Research

The Parks Lab is focused on addressing the question of how genetics and diet interact together to contribute to common metabolic diseases, such as obesity, diabetes, and cardiovascular disease. Through the use of large-scale systems genetics studies we aim to identify and characterize biological pathways that can be harnessed to treat disease. Our work is interdisciplinary in nature and incorporates genetics, computational biology, molecular biology, and biochemistry.

Our Current Projects

Molecular and physiological characterization of Agpat5

Agpat5 (1-acylglycerol-3-phosphate O-acyltransferase 5) was identified within a genome-wide significant locus on chromosome 8 associated with plasma insulin levels after 8 weeks of high-fat, high-sugar feeding. To test if Agpat5 is a novel gene associated with plasma insulin levels and insulin resistance we developed an antisense oligonucleotide (ASO) that silences Agpat5 expression in vivo. In our published studies, we were able to demonstrate that silencing Agpat5 with ASOs improves glucose tolerance in obese mice and rats2. We have extended this observation and now have evidence that inhibiting Agpat5 in obese mice improves the action of insulin in insulin resistant mice.

Agpat5 is not well studied and has never been implicated to play a role in insulin resistance or diabetes. Biochemically, Agpat5 is a lipid acyltransferase gene that can catalyze the conversion of lysophosphatidic acid to phosphatidic acid. We are actively engaged in biochemical and molecular studies of Agpat5 using both in vitro and in vivo model systems.


Network prioritization of human lipid GWAS loci

Large genome-wide association studies (GWAS) in humans have revolutionized our ability to identify biological pathways and genes that influence complex traits such as plasma cholesterol levels. However, identifing the causal gene within genetic loci remains challenging. For many genome-wide significant loci, we have yet to discover the underlying gene or mechanisms.

To aid in prioritizing and identifying genes that contribute to variation in plasma cholesterol, LDL, and HDL levels we are applying a suite of network-based approaches to genome-wide gene expression and proteomic datasets that we and others have generated. Through this approach we have already identified a highly enriched sub-network of genes that are highly enriched for cholesterol biosynthesis genes. We are actively engaged in building genome-wide networks and screening candidate genes through in vitro and in vivo experiments.
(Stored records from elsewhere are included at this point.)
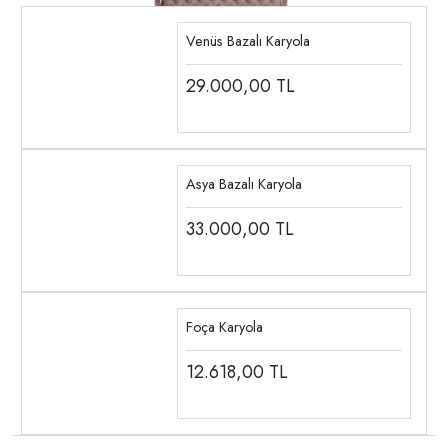
Venüs Bazalı Karyola
29.000,00
TL
Asya Bazalı Karyola
33.000,00
TL
Foça Karyola
12.618,00
TL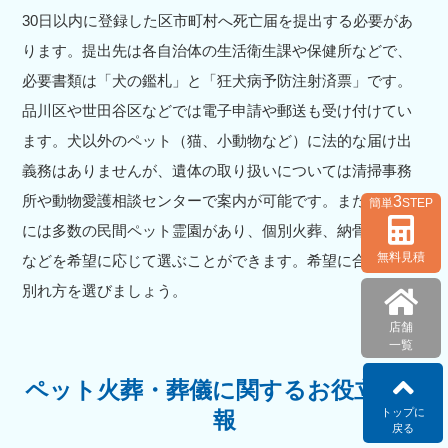
30日以内に登録した区市町村へ死亡届を提出する必要があ
ります。提出先は各自治体の生活衛生課や保健所などで、
必要書類は「犬の鑑札」と「狂犬病予防注射済票」です。
品川区や世田谷区などでは電子申請や郵送も受け付けてい
ます。犬以外のペット（猫、小動物など）に法的な届け出
義務はありませんが、遺体の取り扱いについては清掃事務
所や動物愛護相談センターで案内が可能です。また、都内
3
簡単
STEP
には多数の民間ペット霊園があり、個別火葬、納骨、供養
無料見積
などを希望に応じて選ぶことができます。希望に合ったお
別れ方を選びましょう。
店舗
一覧
ペット火葬・葬儀に関するお役立ち情
トップに
報
戻る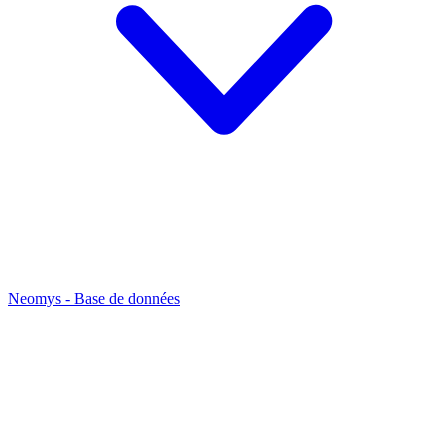
Neomys - Base de données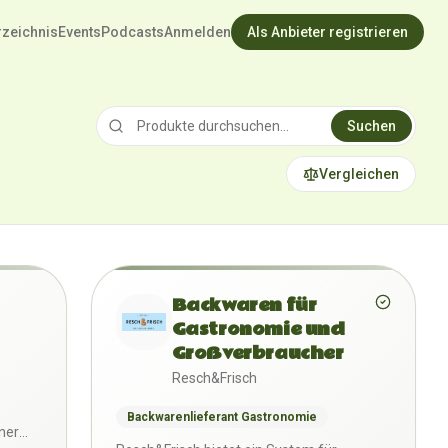
rzeichnis
Events
Podcasts
Anmelden
Als Anbieter registrieren
Suchen
Vergleichen
Backwaren für
Gastronomie und
Großverbraucher
Resch&Frisch
Backwarenlieferant Gastronomie
ner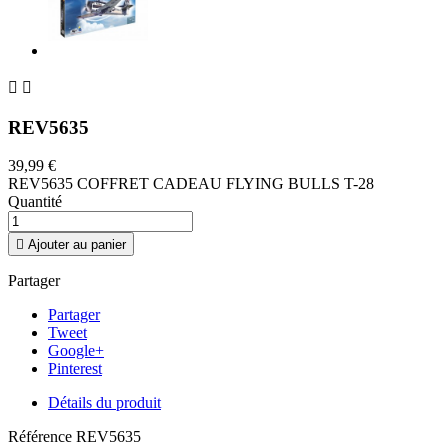


REV5635
39,99 €
REV5635 COFFRET CADEAU FLYING BULLS T-28
Quantité

Ajouter au panier
Partager
Partager
Tweet
Google+
Pinterest
Détails du produit
Référence
REV5635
Epistatic interactions in complex traits

Epistasis (non-additive gene-gene interactions) is ignored when performing genome-wide association studies (GWAS). Epistasis can be detected using brute force methods by performing pairwise association tests between a trait and each pair of single nucleotide polymorphisms (SNPs). While computational intensive, it is possible to test for epistasis across the genome. We are actively optimizing methodology to exhaustively test for epistatic interactions in high dimensional datasets. We have already identified statistically significant epistatic interactions and plan to test if these interactions will replicate in independant mouse populations


Defining the genetic nature of weightloss

How does a dramatic shift in caloric intake contribute to weight balance? To address if genetics regulates this process, we have initiated studies that assess how mice respond to dramatic shifts in food caloric content by utilizing a mouse model for this common form of dieting. Using this model, we have observed dramatic weight-loss of mice after only 4 weeks of changing their diet to normal caloric diet. Current work is engaged in determining how specific diets modulate this weight-loss.